Mikhail goes on to prove a few nice properties of this machine, firstly, that it respects the same polynomial convergence guarantees that he achieved in his first paper, then that the \(V_2\) model solves the Kuramoto rounding problem, no matter which direction you choose, it will always be the optimal rounding or better and finally, Mikhail shows that with stochastic perturbations a \(V_2\) model will converge to the optimal solution of a problem almost surely in superpolynomial time (the jury is out as to if this is exponential or doubly exponential in time).

Is DIMPLE a \(V_2\) model?

The answer to this question is in fact, yes.
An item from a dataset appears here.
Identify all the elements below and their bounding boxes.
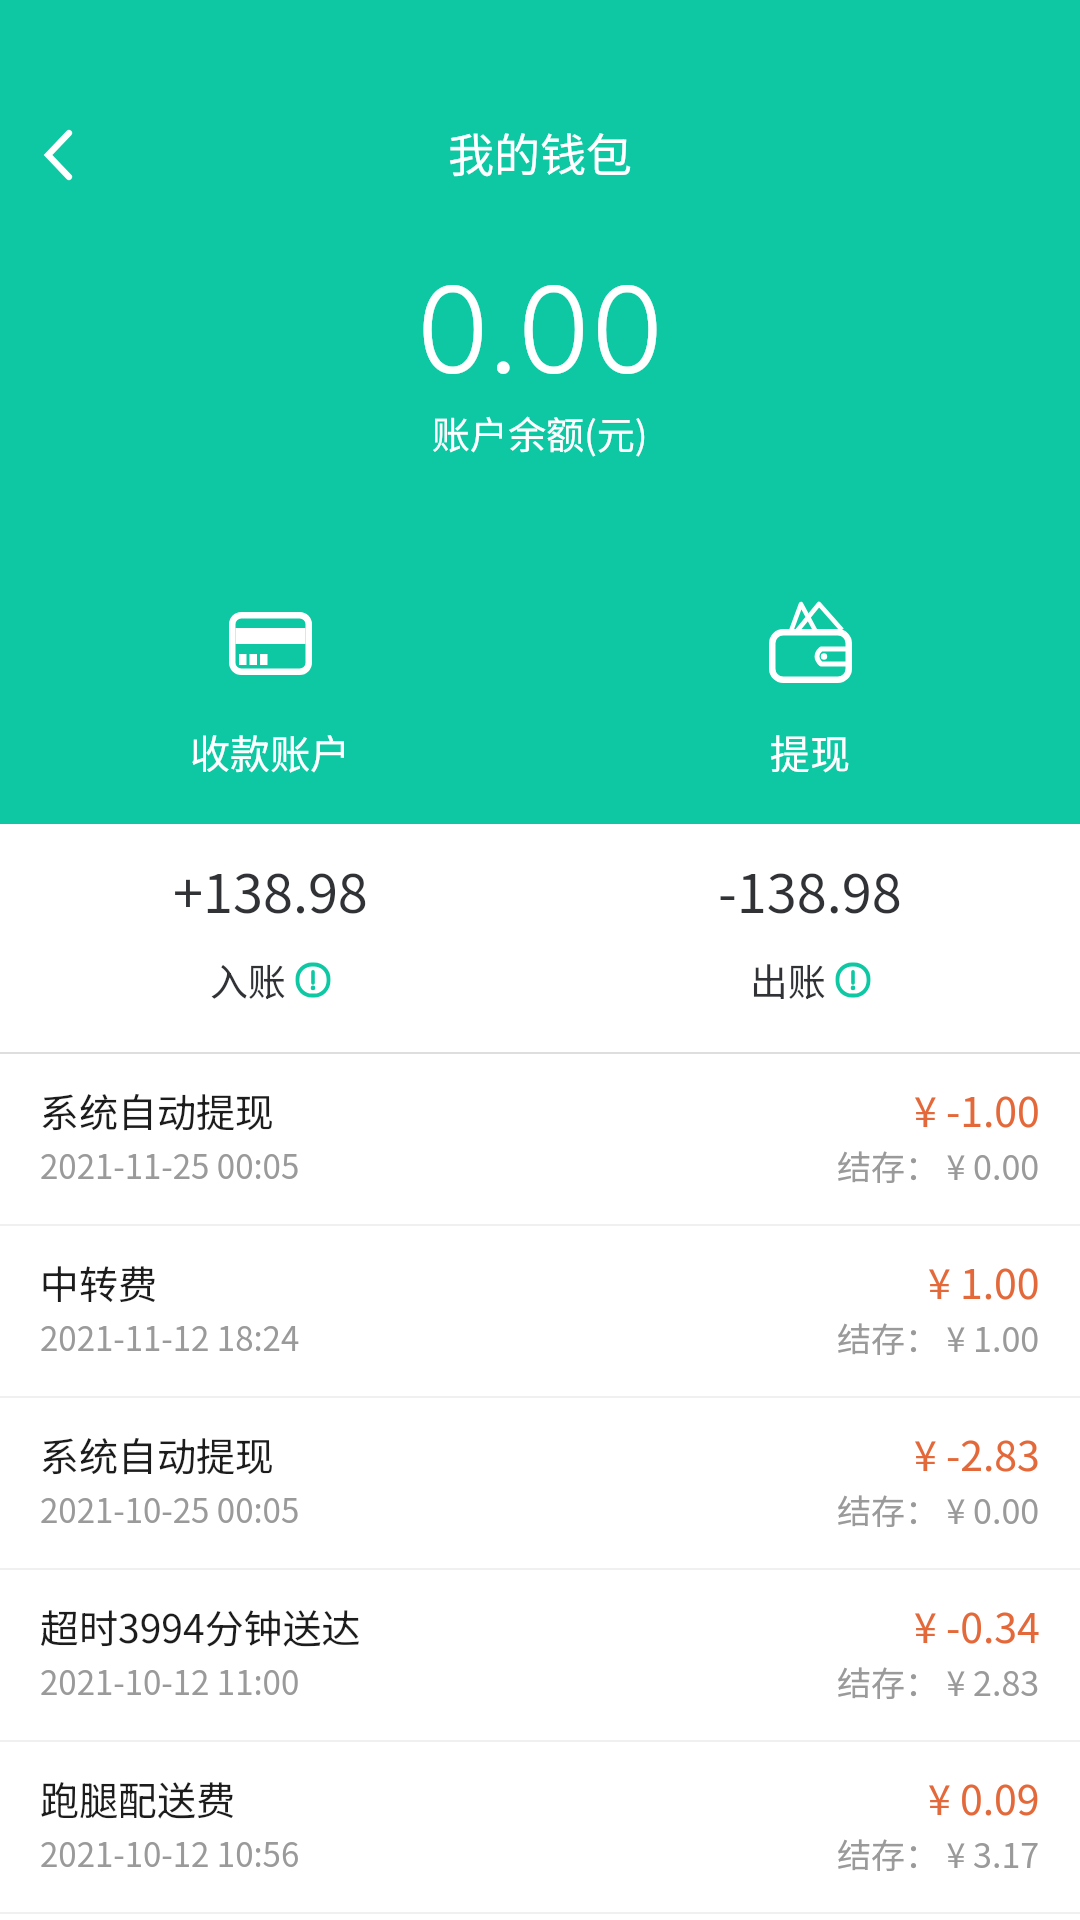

To see why, we show the following equivalence between the two models dynamics: \[\dfrac{d\phi_i}{dt}=\omega_i-\sum_j K_{ij} H(\sin(\phi_i-\phi_j))\qquad\text{D.I.M.P.L.E}\]\[=\omega_i-\sum_jK_{ij} \left(H(\sin(\phi_i-\phi_j)-\dfrac12+\dfrac12\right)\]\[=\omega_i-\dfrac12\sum_jK_{ij}-\dfrac12\sum_j K_{ij}\ \text{sgn}\left(\sin(\phi_i-\phi_j)\right)\quad V_2\text{ model}\]So DIMPLE with some clever manipulation of its phase drift recovers the dynamics of an arbitrary \(V_2\) machine and all of its advantages.

Where to next?

Now that we have a picture beginning to emerge of just what DIMPLE is, we have some critical questions remaining - how fast is the superpolynomial convergence of the system, does this mechanism lend itself to a level of understanding that would allow us to construct more efficient digital Ising machines? These are the questions that I intend to cover and more as we explore this new avenue of parallel annealing hardware.